“It’s alright to ask for help”: findings from a qualitative study exploring the information and support needs of family carers at the end of life
Marie Curie Palliative Care Research Centre, Institute for Translation, Innovation, Methodology and Engagement, Cardiff University School of Medicine, Neuadd Meirionnydd, Heath Park, CF14 4YS Cardiff, UK
BMC Palliative Care 2014, 13:22 doi:10.1186/1472-684X-13-22Published: 17 April 2014
Family carers play an essential role in providing end-of-life care to their relatives but have been found to experience uncertainty and a lack of confidence in fulfilling their caregiving roles, prompting recent calls for educational or information based resources to be developed for carers.
We carried out four focus groups with Clinical Nurse Specialists, healthcare assistants, former and current carers at a hospice in the UK, to explore the information and support needs of family carers.

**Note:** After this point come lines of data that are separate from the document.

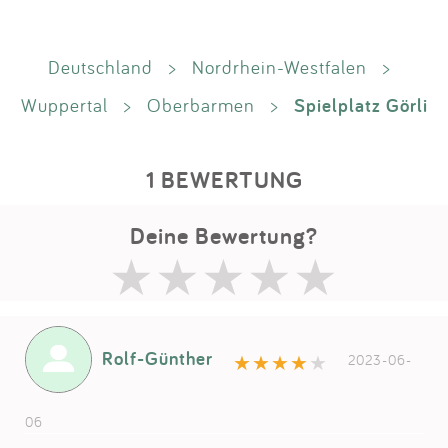
Deutschland
>
Nordrhein-Westfalen
>
Spielplatz Görli
Wuppertal
>
Oberbarmen
>
1 BEWERTUNG
Deine Bewertung?
Rolf-Günther
2023-06-
06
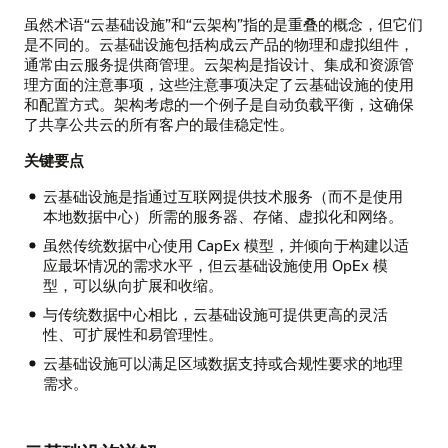
虽然术语“云基础设施”和“云架构”指的是重叠的概念，但它们
是不同的。云基础设施包括构成云产品的物理和虚拟组件，
通常由云服务提供商管理。云架构是指设计、集成和资源管
理方面的注意事项，这些注意事项决定了云基础设施的使用
和配置方式。架构考虑的一个例子是自动负载平衡，这确保
了共享公共云的所有客户的最佳稳定性。
关键要点
云基础设施是指通过互联网提供技术服务（而不是使用
本地数据中心）所需的服务器、存储、虚拟化和网络。
虽然传统数据中心使用 CapEx 模型，并倾向于构建以适
应最坏情况的需求水平，但云基础设施使用 OpEx 模
型，可以纵向扩展和收缩。
与传统数据中心相比，云基础设施可提供更高的灵活
性、可扩展性和易管理性。
云基础设施可以满足区域数据支持或合规性要求的地理
需求。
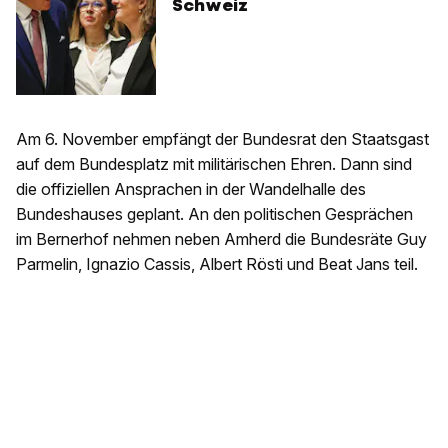
Schweiz
Am 6. November empfängt der Bundesrat den Staatsgast
auf dem Bundesplatz mit militärischen Ehren. Dann sind
die offiziellen Ansprachen in der Wandelhalle des
Bundeshauses geplant. An den politischen Gesprächen
im Bernerhof nehmen neben Amherd die Bundesräte Guy
Parmelin, Ignazio Cassis, Albert Rösti und Beat Jans teil.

Our findings support previous research by highlighting a number of care situations where carers experience uncertainty and could seemingly benefit from greater information or instruction. Three main themes were identified which reflected carer experiences and needs in relation to potential information giving or educational interventions. These have been described as the knowledge and competence of carers; the preparedness of carers and low levels of carer identification with, and confidence in their roles as ‘carers’, which influences help seeking behaviours; and in turn how potential supportive interventions might be received by carers.

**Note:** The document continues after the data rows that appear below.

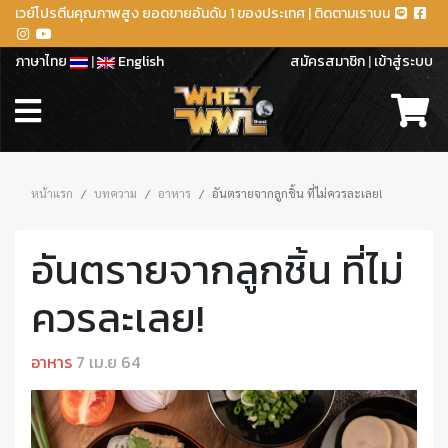
เวย์โปรตีนคุณภาพสูง ยอดขายอันดับ 1 ของประเทศ | ติดตามเราบน
ภาษาไทย
|
English
สมัครสมาชิก
|
เข้าสู่ระบบ
หน้าแรก
บทความ
อาหาร
อันตรายจากลูกชิ้น ที่ไม่ควรละเลย!
อันตรายจากลูกชิ้น ที่ไม่
ควรละเลย!
อาหาร
7 เม.ย 64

Family carers experience multiple needs for information and education, but meeting these needs remains a challenge. Our results suggest three domains which could underpin this type of intervention: developing knowledge and competence; facilitating preparedness; supporting role recognition and confidence building. We recommend an integrated information giving approach which addresses these domains by combining a resource pack for carers with a more explicit acknowledging role for health professionals. Together these could provide key information and also build confidence amongst family carers to ask for further support and advice as needed.